Poche settimane fa la Camera di commercio (Cc) ticinese dell’industria, dell’artigianato e dei servizi ha celebrato la sua annuale assemblea generale. Un’occasione in cui alla presenza del Capo delle forze armate svizzere Thomas Süssli, gli imprenditori hanno fatto quadrato attorno a sé.
Il Presidente della Cc Andrea Gehri, ha infatti imperniato il suo discorso sulla centralità dell’imprenditore, considerato l’“asse portante del nostro Paese”, ovvero “colui che crea valore, genera ricchezza, occupazione e posti di lavoro per la società, che risolve problemi e soddisfa bisogni attraverso prodotti e servizi innovativi, che stimola la concorrenza e la qualità del mercato, che assume rischi e sfide per realizzare la propria visione senza chiedere aiuti pubblici, se non le giuste condizioni per poter lavorare”. Gehri si è inoltre scagliato contro coloro (senza peraltro nominarli espressamente) che denigrano l’imprenditoria, il profitto, i benestanti e l’aspirazione di attirare ulteriori persone facoltose attraverso riforme fiscali. In buona sostanza, Gehri attribuisce agli imprenditori e alle persone facoltose l’esclusivo merito della produzione di ricchezza e benessere di questo Cantone. “Chi è responsabile per la creazione di valore e di ricchezza nel nostro bel Paese, se non l’imprenditore?”, si chiede retoricamente.
Se non ci si fa imbrigliare dalla narrazione idealizzata dell’imprenditore, vien da chiedersi provocatoriamente se è Gehri stesso che nella sua azienda si logora le ginocchia giorno dopo giorno applicando piastrelle a regola d’arte per la soddisfazione del cliente; oppure se è lui che giorno dopo giorno rinnova passione e conoscenza per vendere i prodotti di cui i clienti hanno bisogno; oppure ancora se è lui che fa le pulizie e la manutenzione degli spazi in modo che l’azienda sia sempre accogliente e funzionante. Tutte queste persone e altre ancora che meriterebbero di essere citate una per una, non hanno forse meriti nella produzione della ricchezza, dei posti di lavoro, dell’innovazione? Non si assumono anche loro rischi per la propria salute e di rimanere senza lavoro? Non vogliono forse anche loro lavorare senza dipendere dai sussidi statali? Perché Gehri nel suo discorso non trova nemmeno una parola da spendere per tutte queste persone che in fin dei conti fanno e costituiscono l’impresa?

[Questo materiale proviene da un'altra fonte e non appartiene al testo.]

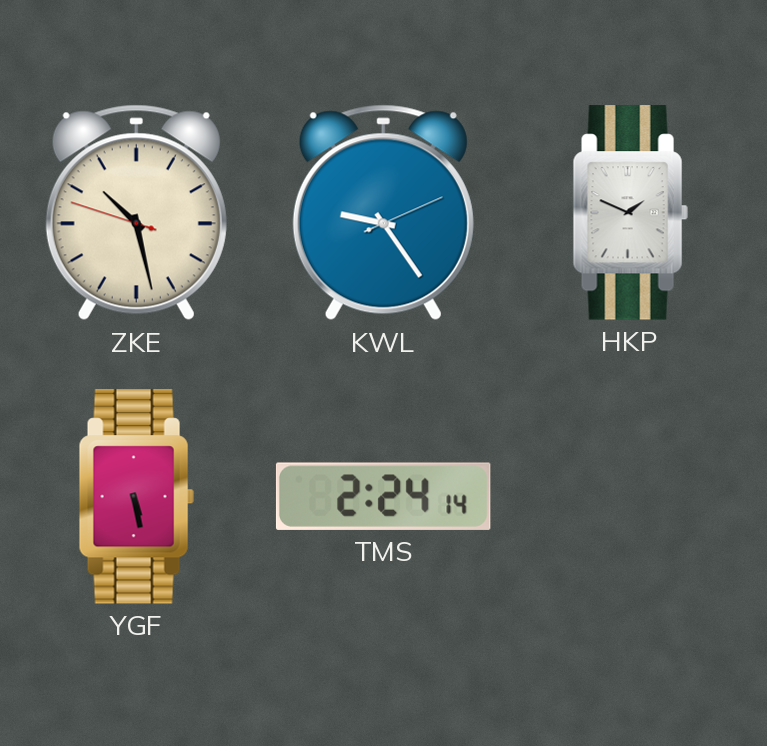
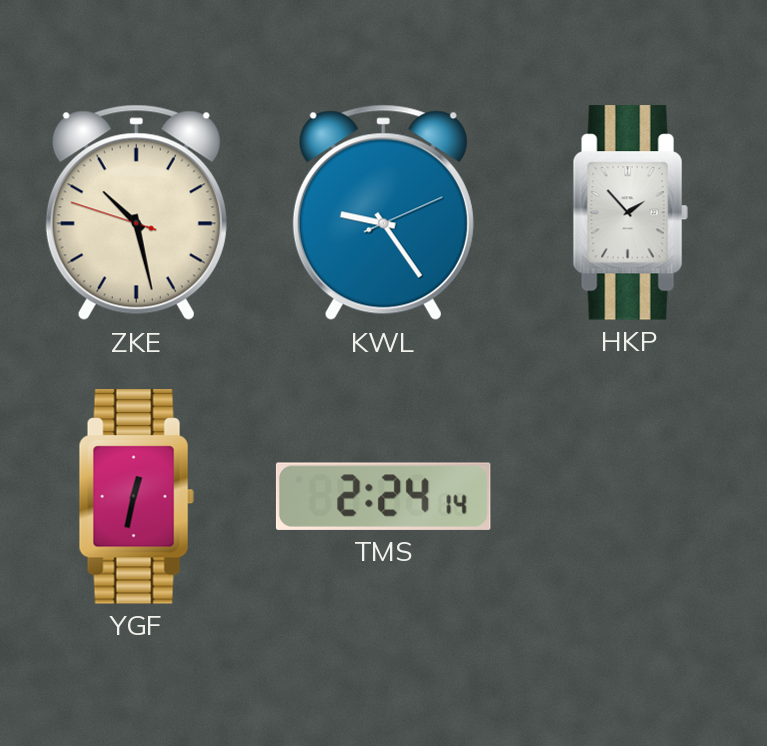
HKP: 1:49 -> 1:53
YGF: 5:28 -> 12:32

Se per gli imprenditori vi è questa ferrea credenza che tutto il merito della produzione di ricchezza debba essere attribuito a loro stessi e non alle loro squadre, viene allora da chiedersi cosa succede a fine mese quando essi fanno la busta paga. Ebbene l’imprenditoria e i partiti che la rappresentano già egregiamente in Gran Consiglio (e anche alle Camere federali), mettono fieramente in evidenza – perché se ne attribuiscono evidentemente il merito – che negli ultimi anni il PIL pro-capite del Canton Ticino è aumentato, passando progressivamente dai 80’700 Chf del 2008 ai 94’200 Chf del 2021, uno dei migliori valori in Svizzera. Ciò significa che l’economia cantonale ha effettivamente aumentato la creazione di ricchezza, tramite maggiore produzione di beni e servizi. Com’è però stata ridistribuita questa ricchezza in busta paga? Ebbene dal 2008 al 2019 (i dati di 2020 e 2021 non ci sono ancora) vi è stato un aumento di contribuenti esentasse, passati da 44’119 (23,4% di tutti i contribuenti) a 55’136 (26,4%), mentre i contribuenti sopra i 200’000 Chf di imponibile sono aumentati da 3’248 (2,3% dei contribuenti) nel 2008 a 5’453 (2,6%) nel 2019. Cosa significano questi dati? Che la narrazione secondo la quale la ricchezza prodotta va a beneficio di tutte e tutti grazie agli imprenditori non corrisponde affatto a realtà, perché sono le persone benestanti ovvero proprio gli imprenditori a beneficiarne maggiormente, mentre sempre più persone devono dipendere dai sussidi statali perché il loro stipendio è troppo basso per arrivare a fine mese. Forse il presidente della Camera di commercio può ora farsi qualche idea in più su possibili risposte alla domanda per la quale non aveva risposta, ovvero a sapere come mai i sedicenti “creatori di ricchezza” vengono denigrati.
Vi è da credere che se gli imprenditori mostrassero più riconoscenza nelle parole e in busta paga per le squadre che costituiscono l’impresa, ne guadagnerebbero tutto il tessuto economico, le casse dello Stato e anche l’immagine dell’imprenditore e dell’imprenditrice.